Unlike 2012, Cash's shift to the rotation has come much earlier this season and mindful fantasy owners need to take advantage and jump on the former Horned Frog now. If you happen to be in one of the 30% of the leagues where he is taken, point out his lower win probability and the BB% to discount what he did Friday night, then try to acquire him via trade for him and then enjoy the production.
While Cashner certainly deserves your attention, here are the “Prizes” which represent some other underappreciated options in San Diego:
Everth Cabrera – After swiping 44 bases in 2012, the cat is mostly out of the bag with ECab, as evidenced by his Yahoo ownership which is around 75%, but if you're short on speed, this is could be an attainable MI option who should be a lock for 40+ steals.
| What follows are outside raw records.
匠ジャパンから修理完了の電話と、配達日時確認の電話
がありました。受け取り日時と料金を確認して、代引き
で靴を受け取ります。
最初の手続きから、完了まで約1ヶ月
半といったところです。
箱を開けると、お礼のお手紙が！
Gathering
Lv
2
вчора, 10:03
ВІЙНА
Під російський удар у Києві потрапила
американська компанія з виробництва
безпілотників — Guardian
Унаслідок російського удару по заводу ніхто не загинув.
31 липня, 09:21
Owning a career SB success rate above 80% and attempting a steal once every 11.5 ABs, Cabrera is hitting atop the order and should receive plenty of opportunities to get on base and run. It’s still a little early to tell, but it appears his plate discipline has changed slightly for the better which should help him maintain his improved BB% and K%. He’s always hit a ton of ground balls (career GB/FB ratio of 2.91) which is what you'd like to see out of a speedster. He’s already matched his season high of HR (2), but you own him for the speed and any power is a bonus. He probably wasn't expensive on draft day so if you're in a league where’s already owned, you still might be able to get him in a trade for a very reasonable price.
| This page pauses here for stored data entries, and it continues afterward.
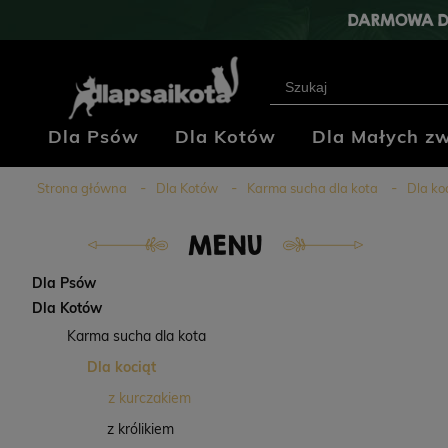
DARMOWA D
Dla Psów
Dla Kotów
Dla Małych zw
Klub Hodowców
Blog
Kontakt
Strona główna
Dla Kotów
Karma sucha dla kota
Dla ko
MENU
Dla Psów
Dla Kotów
Karma sucha dla kota
Dla kociąt
z kurczakiem
z królikiem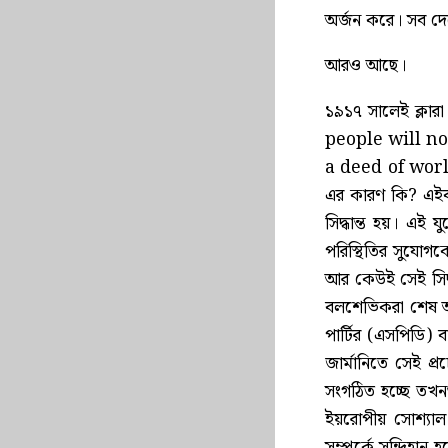
অর্জন করে। সব দে
আরও আছে।
১৯১৭ সালেই ক্ল
people will no
a deed of world
এর কারণ কি? এইবার
সিদ্ধান্ত হয়। এই 
পরিস্থিতির সুযোগকে
আর কেউই সেই সিদ্ধ
বলশেভিকরা শেষ অবধ
পার্টির (এসপিডি) ব
জার্মানিতে সেই প্
সংগঠিত হচ্ছে তখ
ইয়রোপীয় সোশ্যা
সম্পর্কে সন্দিহান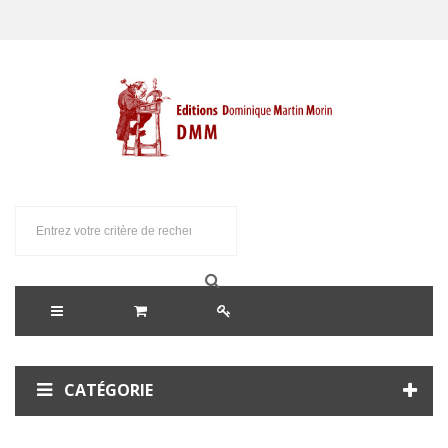
CATÉGORIE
Carlos Quentin – If you're in the 0.1% of leagues where HBP is a category, then Quentin should have been a top round pick (since 2008, he leads MLB in HBP with 97). For the rest of us, Quentin still has some value as he’s averaged 20+ HR over the past 5 years and owns an impressive career .237 ISO. He’s off to a slow start in 2013 due partially to the 8 game suspension for the Zack Greinke brawl, but even with that and health question marks, he should be good for another 20 HR if he logs just 400 PAs for the season. Owned in less than 20% of leagues, he’s a nice 5th-OF option for managers who need some additional pop.
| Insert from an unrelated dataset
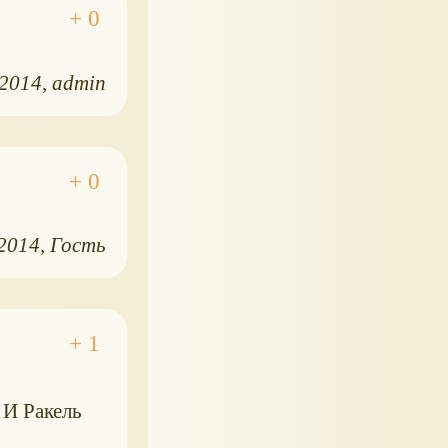
.2014
admin
.2014
Гость
 И Ракель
Will Venable – A prototypical platoon player, Venable is mess against lefties which puts him on the strong side of the platoon. Fortunately, this provides the solid asset of predictability that gives alert owners (particularly those in daily leagues) an opportunity. Having averaged 26 SB over the past 3 seasons, Venable is very efficient on the basepaths (82.8% SB success rate). Even if he only achieves 90% of his current PA pace (which would not be a stretch), he should still be an excellent source of speed and a little pop. Available, in 95+% of leagues, I'd take the over on 20.5 SB and 10.5 HR for the rest of the season. And if you can monitor his starts daily (or at least take note of weeks when the Padres are slated to face multiple southpaws), there’s an opportunity to supplement those numbers by swapping him out of your lineup when he sits against lefties. Venable's real-life platoon-mate Chris Denorfia (vs. LHP .318/.382/.457) would be a fine pairing to get solid ABs and production out of your 5th OF spot.